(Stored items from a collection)
=== Begin Enclosure ===

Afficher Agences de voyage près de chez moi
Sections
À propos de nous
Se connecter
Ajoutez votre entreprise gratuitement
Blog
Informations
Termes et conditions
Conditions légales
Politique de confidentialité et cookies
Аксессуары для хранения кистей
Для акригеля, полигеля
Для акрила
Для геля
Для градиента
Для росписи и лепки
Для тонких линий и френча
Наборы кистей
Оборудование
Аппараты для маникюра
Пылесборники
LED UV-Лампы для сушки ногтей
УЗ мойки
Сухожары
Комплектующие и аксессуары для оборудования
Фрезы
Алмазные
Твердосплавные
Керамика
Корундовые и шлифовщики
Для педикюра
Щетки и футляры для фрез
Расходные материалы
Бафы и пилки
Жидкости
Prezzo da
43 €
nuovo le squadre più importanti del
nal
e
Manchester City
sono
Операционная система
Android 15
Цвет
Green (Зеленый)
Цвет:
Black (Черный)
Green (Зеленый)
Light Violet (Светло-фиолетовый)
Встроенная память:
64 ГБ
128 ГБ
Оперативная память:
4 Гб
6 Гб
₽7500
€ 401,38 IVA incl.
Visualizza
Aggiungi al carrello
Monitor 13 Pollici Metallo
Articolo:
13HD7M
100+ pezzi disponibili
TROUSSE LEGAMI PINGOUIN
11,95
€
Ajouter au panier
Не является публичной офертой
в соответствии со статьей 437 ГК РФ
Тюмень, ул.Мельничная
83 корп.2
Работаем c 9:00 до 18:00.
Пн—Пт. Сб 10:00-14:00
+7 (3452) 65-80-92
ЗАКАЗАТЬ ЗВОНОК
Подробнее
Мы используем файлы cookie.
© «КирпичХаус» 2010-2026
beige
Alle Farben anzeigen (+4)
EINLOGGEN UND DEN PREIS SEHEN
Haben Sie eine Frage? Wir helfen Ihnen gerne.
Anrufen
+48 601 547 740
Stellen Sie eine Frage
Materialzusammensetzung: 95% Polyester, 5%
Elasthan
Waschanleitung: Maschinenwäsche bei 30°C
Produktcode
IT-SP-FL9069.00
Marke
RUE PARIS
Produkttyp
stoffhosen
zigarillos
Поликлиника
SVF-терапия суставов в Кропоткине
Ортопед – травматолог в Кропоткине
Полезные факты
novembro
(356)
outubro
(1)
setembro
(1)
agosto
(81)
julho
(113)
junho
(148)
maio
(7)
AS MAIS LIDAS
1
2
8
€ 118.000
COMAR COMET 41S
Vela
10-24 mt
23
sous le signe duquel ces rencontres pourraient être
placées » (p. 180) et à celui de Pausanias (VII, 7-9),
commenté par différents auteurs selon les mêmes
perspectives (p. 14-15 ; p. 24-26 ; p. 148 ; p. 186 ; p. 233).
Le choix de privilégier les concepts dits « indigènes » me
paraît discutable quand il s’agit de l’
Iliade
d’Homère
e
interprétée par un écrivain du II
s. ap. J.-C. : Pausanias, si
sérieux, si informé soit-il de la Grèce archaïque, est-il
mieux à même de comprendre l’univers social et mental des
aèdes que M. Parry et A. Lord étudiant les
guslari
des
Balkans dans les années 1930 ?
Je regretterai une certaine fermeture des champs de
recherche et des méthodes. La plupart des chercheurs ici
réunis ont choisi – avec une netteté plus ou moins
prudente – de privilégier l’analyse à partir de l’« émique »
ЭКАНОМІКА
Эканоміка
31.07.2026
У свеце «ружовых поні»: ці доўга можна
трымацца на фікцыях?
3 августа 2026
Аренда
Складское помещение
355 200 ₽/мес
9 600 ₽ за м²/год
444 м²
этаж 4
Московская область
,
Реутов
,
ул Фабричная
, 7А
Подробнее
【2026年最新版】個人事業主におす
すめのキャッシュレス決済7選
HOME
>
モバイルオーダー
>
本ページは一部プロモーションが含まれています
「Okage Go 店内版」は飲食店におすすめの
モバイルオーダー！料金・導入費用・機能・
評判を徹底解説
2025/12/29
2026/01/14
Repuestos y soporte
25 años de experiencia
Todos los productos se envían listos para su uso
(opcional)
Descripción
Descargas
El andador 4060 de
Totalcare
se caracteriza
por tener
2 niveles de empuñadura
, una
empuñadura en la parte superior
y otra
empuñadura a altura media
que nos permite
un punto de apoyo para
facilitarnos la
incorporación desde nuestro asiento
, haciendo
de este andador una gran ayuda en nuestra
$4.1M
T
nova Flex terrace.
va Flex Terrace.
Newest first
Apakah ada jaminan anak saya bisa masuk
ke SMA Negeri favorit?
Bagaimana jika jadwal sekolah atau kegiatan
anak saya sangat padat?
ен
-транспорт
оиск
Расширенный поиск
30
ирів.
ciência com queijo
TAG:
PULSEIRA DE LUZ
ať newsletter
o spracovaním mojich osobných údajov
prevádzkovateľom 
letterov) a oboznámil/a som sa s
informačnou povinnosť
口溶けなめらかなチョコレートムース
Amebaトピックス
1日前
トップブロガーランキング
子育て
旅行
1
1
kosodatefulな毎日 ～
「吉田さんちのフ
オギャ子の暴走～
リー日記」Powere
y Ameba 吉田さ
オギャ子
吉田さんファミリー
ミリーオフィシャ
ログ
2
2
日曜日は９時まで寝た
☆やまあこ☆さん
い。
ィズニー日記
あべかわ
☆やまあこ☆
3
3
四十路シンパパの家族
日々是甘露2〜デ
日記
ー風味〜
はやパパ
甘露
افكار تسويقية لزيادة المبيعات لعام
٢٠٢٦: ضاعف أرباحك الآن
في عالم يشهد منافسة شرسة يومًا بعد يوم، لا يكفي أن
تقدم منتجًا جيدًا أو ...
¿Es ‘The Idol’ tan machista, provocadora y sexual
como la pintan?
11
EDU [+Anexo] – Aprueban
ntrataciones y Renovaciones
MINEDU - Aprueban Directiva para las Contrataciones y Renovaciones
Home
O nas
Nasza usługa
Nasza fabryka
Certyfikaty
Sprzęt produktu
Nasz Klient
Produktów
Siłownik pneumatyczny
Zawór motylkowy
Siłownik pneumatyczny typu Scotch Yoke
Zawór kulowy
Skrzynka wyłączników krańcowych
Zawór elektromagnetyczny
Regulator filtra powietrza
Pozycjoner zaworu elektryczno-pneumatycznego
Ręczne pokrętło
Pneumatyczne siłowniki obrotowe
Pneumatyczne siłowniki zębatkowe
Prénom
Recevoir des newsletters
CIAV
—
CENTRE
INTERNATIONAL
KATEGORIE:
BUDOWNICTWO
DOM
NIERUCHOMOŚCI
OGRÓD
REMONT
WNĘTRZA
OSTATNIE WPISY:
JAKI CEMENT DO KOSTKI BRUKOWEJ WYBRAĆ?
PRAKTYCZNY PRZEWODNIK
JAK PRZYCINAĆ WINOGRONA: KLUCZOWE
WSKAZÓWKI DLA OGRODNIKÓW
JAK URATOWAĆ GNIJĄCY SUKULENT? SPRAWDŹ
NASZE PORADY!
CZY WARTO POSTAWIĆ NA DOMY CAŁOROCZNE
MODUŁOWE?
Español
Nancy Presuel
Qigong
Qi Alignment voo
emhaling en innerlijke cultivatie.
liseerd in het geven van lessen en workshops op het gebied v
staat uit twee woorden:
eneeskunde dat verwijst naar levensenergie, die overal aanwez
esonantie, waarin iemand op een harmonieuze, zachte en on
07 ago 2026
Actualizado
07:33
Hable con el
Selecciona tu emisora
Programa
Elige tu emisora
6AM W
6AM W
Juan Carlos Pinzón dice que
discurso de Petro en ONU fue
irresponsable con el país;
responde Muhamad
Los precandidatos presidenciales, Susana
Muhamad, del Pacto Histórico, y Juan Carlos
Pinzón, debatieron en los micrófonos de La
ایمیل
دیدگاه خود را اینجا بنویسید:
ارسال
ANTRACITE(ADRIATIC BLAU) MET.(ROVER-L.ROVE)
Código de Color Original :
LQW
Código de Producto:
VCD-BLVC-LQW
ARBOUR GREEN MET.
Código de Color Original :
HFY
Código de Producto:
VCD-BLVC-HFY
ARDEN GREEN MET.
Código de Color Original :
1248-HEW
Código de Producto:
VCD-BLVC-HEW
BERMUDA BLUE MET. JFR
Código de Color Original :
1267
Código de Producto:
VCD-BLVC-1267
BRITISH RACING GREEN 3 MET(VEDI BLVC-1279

=== End Enclosure ===

# Description of the task
Across the entries, state how many lines contain "Frage", giving the number only.

# Solution for this problem
2